:: Requirement ::
Copy the closing run of lines, from the one with "tracking system will" through the last line of the listing, exactly and without any pictures.

=== Begin Enclosure ===

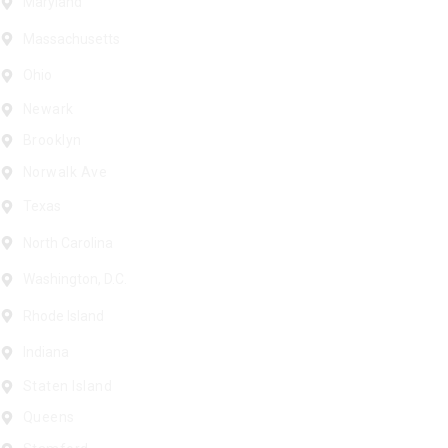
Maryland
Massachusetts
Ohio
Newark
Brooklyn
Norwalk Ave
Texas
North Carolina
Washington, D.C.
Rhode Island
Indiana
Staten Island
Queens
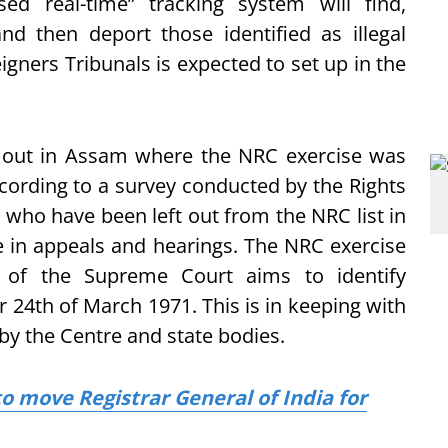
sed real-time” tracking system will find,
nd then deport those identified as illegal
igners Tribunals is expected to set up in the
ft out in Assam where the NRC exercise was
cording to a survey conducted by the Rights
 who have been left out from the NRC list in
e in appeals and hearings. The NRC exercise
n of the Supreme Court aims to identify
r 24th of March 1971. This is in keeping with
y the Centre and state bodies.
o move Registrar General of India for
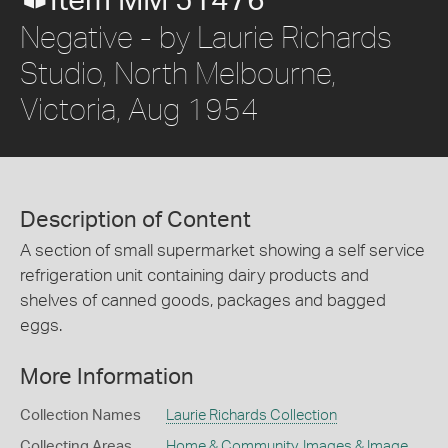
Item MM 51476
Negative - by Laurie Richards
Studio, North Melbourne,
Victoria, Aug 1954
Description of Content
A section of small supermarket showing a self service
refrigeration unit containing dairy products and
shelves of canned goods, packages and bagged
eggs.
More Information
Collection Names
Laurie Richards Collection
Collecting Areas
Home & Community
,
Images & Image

=== End Enclosure ===

:: Problem solution ::
sed real-time” tracking system will find,
nd then deport those identified as illegal
igners Tribunals is expected to set up in the
ft out in Assam where the NRC exercise was
cording to a survey conducted by the Rights
 who have been left out from the NRC list in
e in appeals and hearings. The NRC exercise
n of the Supreme Court aims to identify
r 24th of March 1971. This is in keeping with
y the Centre and state bodies.
o move Registrar General of India for
Item MM 51476
Negative - by Laurie Richards
Studio, North Melbourne,
Victoria, Aug 1954
Description of Content
A section of small supermarket showing a self service
refrigeration unit containing dairy products and
shelves of canned goods, packages and bagged
eggs.
More Information
Collection Names
Laurie Richards Collection
Collecting Areas
Home & Community
,
Images & Image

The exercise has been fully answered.